"Orders placed before the formation of the department were delivered with an increase of 16 per cent. on previous deliveries. The number of new orders placed increased by 80 per cent.
"The state regulation of the metal market resulted in a saving of from 15 to 20 million pounds sterling.
"The present output of shells for a single week is three times as great as the entire output for May, 1915, which means that the rate of production is twelve times as great.
"The enormous quantity of shells consumed during the offensive of September, 1915, was made good in a month.

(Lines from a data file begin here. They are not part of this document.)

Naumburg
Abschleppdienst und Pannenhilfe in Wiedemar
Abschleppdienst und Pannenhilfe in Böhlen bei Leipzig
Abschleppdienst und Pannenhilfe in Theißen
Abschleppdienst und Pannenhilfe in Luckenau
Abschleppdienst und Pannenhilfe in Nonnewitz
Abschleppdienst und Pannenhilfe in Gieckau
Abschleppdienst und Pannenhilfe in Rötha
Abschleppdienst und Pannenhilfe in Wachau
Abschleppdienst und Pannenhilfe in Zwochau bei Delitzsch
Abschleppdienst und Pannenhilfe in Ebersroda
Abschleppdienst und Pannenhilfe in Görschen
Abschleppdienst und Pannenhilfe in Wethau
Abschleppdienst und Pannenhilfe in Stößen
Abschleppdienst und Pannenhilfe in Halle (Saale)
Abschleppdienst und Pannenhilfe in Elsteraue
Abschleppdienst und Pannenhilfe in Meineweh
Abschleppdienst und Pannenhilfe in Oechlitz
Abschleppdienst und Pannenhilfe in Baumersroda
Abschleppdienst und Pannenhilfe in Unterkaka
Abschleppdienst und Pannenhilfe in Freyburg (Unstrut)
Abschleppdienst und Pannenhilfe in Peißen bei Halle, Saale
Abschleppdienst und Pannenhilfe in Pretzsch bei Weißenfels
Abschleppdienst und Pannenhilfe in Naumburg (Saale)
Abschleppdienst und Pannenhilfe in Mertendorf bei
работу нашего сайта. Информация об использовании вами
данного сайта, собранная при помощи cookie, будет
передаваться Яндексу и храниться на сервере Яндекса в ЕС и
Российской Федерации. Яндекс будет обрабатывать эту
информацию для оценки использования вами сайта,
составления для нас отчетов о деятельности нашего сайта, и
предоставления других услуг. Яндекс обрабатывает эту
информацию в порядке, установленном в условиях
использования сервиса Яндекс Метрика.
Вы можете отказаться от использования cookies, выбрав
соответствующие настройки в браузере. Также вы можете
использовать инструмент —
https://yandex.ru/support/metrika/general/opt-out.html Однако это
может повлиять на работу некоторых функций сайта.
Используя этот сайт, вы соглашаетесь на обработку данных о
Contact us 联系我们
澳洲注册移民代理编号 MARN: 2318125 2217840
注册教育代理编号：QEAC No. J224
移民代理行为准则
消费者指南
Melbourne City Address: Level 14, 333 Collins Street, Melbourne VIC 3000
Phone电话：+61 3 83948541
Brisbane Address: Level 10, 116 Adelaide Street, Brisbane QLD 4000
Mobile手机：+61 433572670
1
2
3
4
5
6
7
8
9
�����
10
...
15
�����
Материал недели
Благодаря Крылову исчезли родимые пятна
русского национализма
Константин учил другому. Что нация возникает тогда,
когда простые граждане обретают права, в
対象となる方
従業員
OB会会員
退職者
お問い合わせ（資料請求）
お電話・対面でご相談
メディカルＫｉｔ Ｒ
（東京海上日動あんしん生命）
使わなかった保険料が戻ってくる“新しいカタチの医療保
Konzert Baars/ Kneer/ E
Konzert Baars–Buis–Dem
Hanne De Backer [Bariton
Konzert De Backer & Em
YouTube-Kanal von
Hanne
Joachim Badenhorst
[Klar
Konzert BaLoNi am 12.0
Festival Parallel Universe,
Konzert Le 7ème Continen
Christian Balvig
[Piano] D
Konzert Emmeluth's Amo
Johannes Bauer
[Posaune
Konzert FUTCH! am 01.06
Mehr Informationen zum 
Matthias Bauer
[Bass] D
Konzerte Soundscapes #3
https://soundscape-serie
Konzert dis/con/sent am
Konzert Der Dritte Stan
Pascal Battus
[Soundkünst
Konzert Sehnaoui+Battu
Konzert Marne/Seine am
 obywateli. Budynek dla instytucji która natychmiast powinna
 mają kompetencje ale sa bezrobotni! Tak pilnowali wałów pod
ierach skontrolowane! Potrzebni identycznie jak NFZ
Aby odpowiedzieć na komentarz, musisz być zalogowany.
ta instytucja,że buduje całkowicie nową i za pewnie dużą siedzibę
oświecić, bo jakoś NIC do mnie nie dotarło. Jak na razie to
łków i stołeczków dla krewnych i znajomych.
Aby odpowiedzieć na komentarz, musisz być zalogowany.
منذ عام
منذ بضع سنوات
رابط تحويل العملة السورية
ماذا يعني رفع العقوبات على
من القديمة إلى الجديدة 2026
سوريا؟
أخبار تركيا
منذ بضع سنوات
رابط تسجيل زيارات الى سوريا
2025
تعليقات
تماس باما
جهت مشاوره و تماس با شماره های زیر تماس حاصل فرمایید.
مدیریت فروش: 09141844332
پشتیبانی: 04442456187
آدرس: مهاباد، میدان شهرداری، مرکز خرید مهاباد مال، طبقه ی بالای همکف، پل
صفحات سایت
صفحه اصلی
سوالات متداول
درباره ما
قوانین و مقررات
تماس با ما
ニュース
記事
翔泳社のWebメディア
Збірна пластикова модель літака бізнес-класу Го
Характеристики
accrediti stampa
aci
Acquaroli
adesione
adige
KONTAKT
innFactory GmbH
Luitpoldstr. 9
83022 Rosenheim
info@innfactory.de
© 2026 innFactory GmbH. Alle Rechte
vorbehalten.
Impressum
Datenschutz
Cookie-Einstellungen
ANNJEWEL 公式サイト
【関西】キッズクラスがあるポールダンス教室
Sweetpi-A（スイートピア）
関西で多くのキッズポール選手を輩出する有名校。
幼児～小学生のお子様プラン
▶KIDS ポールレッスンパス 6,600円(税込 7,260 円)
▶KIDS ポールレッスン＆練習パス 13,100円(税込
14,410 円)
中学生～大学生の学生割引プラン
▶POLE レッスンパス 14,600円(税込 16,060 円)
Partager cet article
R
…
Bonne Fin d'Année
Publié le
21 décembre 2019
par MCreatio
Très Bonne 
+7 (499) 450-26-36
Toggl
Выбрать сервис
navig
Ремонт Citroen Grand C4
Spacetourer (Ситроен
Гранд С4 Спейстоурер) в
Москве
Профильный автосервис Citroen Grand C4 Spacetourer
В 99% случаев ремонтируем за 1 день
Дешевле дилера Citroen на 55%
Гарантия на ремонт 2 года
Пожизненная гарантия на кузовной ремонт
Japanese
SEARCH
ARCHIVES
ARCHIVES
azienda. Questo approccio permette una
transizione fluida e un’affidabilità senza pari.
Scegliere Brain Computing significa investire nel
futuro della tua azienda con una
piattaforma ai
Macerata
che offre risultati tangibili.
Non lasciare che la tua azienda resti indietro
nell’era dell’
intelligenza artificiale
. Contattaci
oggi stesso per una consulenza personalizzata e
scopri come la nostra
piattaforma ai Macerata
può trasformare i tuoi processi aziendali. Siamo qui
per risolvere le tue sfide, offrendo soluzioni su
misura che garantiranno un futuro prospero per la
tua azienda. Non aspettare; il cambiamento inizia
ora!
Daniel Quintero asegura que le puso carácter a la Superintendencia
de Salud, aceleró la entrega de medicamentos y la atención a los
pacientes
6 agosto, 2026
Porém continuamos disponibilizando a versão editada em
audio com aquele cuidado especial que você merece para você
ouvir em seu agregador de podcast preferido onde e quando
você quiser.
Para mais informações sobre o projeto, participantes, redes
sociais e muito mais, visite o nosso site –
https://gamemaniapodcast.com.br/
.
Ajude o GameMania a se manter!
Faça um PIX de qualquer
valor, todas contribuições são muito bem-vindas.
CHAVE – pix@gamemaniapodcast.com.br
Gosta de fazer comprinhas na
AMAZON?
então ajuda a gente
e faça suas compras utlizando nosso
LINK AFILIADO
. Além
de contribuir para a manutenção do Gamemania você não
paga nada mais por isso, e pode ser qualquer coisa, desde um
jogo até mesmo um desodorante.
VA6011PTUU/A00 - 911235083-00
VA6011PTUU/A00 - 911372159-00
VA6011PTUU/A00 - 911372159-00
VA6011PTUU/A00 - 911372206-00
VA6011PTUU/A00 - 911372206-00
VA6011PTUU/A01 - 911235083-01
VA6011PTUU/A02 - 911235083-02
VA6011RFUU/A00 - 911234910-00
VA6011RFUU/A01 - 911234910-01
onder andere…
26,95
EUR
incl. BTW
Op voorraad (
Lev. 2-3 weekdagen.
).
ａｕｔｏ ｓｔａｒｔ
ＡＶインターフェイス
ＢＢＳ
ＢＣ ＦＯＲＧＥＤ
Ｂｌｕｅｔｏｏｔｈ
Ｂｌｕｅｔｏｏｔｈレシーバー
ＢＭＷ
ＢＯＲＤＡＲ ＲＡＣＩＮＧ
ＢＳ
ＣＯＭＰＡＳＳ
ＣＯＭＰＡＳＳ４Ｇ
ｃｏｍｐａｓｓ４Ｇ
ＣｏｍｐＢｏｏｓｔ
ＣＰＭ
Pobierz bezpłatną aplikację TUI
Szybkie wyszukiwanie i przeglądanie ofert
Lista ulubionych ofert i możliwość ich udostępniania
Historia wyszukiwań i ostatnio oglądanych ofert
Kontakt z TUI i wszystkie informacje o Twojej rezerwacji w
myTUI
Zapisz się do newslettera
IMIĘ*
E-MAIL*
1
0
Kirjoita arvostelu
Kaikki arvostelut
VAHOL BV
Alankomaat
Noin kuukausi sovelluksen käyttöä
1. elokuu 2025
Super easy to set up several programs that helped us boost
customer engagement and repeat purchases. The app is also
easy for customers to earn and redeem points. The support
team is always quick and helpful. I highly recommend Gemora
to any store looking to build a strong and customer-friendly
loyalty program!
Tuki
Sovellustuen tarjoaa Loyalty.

The time will soon come when a week will suffice.
"The output of machine guns is five times as great; that of hand grenades is increased forty fold.
"The production of heavy artillery has been accelerated, and the heaviest guns of the early days of the war are now among the lightest.
"An explosive factory in the south of England, which on October 15, 1915, started to fill bombs at the rate of 500 a week with a staff of 60, was in March, 1916, turning out 15,000 a week with a staff of 250.
"An entirely new factory which started work at the end of October, 1915, with one filling shed and six girl fillers and an output of 270 a week, was in March, 1916, employing 175 girls and handling 15,000 bombs a week.
"The Ministry of Munitions has built, or is building, housing accommodation for 60,000 workers, and canteens and mess rooms in munition works now give accommodation for 500,000 workers a day.
"All the workmen were assigned either to the works already in existence—which in many cases were short of hands and unable for this reason to fulfill their contracts—or else they were allotted to the new factories.